Data listing:
• • • • •

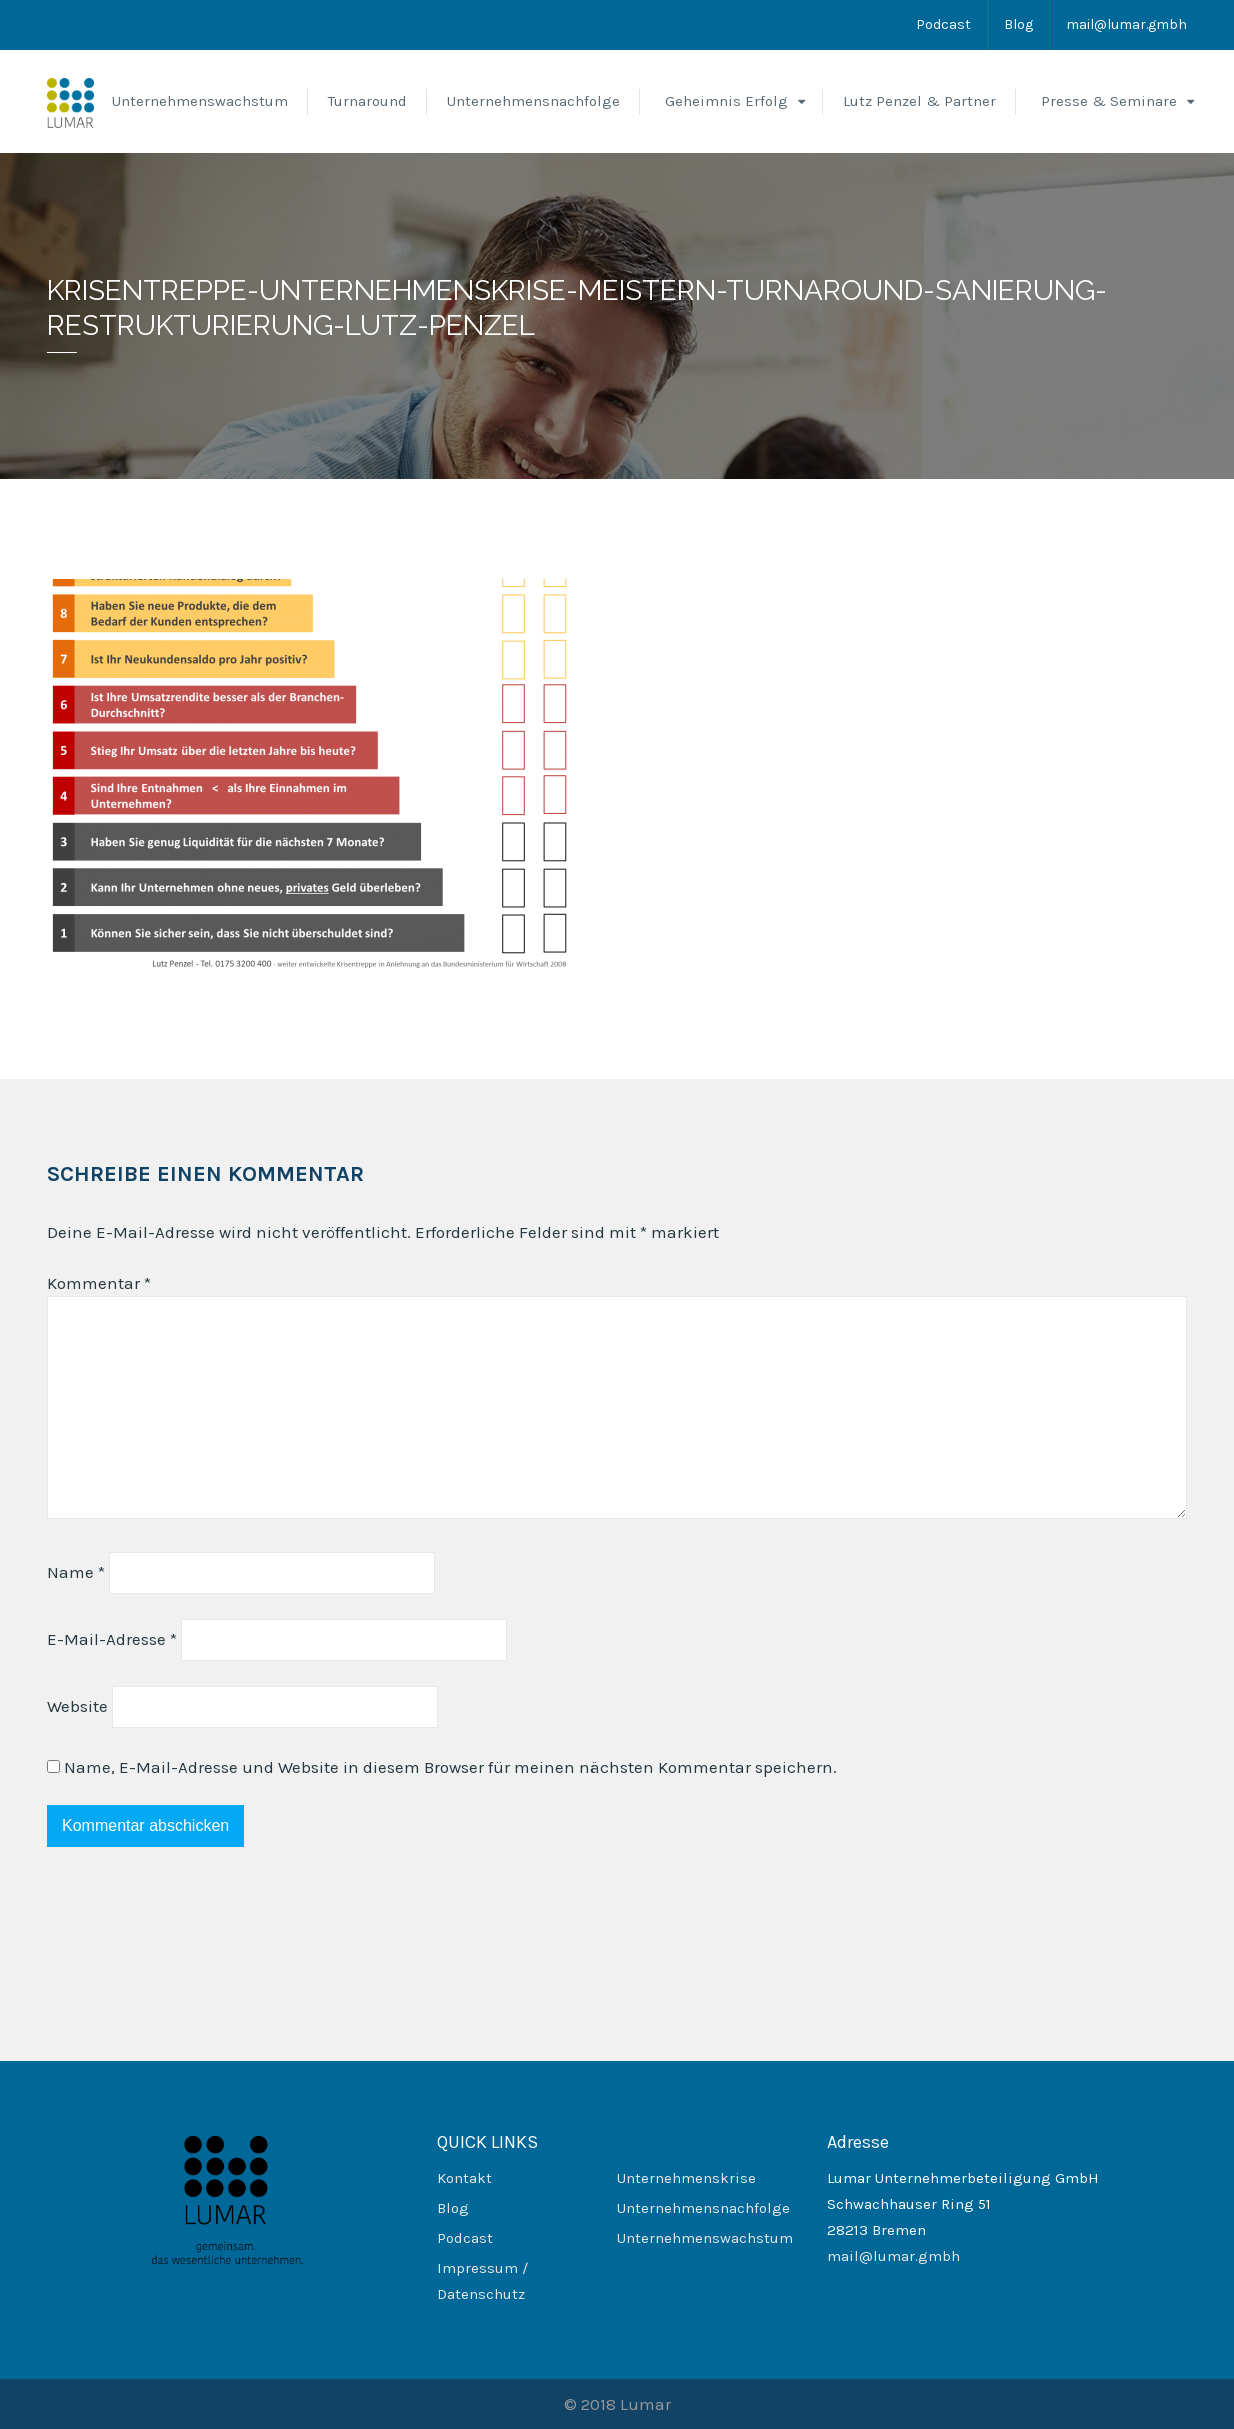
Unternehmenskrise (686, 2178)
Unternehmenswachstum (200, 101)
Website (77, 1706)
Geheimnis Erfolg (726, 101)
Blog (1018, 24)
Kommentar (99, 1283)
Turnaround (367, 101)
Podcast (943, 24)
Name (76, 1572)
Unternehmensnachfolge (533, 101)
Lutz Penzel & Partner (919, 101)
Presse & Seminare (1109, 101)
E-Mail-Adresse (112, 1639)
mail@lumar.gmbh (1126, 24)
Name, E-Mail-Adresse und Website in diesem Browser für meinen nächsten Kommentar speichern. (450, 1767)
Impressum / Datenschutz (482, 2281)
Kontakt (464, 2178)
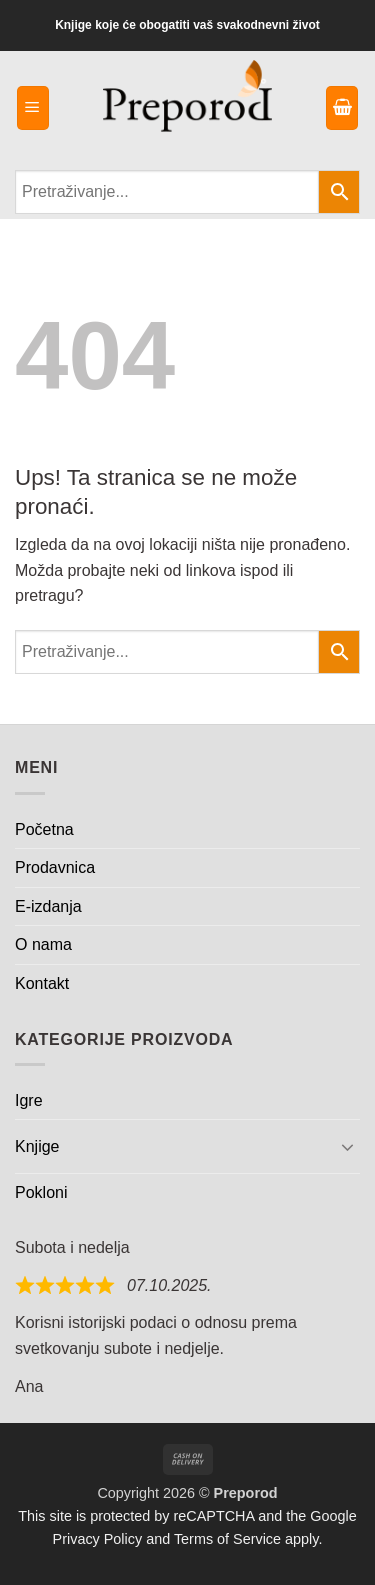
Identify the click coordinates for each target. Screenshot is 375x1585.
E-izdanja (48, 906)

• • • • •

Exercise brief:
In your copy of the listing above, reproduce each line exactly and omit all pictures.

Answer box:
Unternehmenskrise (686, 2178)
Unternehmenswachstum (200, 101)
Website (77, 1706)
Geheimnis Erfolg (726, 101)
Blog (1018, 24)
Kommentar (99, 1283)
Turnaround (367, 101)
Podcast (943, 24)
Name (76, 1572)
Unternehmensnachfolge (533, 101)
Lutz Penzel & Partner (919, 101)
Presse & Seminare (1109, 101)
E-Mail-Adresse (112, 1639)
mail@lumar.gmbh (1126, 24)
Name, E-Mail-Adresse und Website in diesem Browser für meinen nächsten Kommentar speichern. (450, 1767)
Impressum / Datenschutz (482, 2281)
Kontakt (464, 2178)
Identify the click coordinates for each target. Screenshot is 375x1585.
E-izdanja (48, 906)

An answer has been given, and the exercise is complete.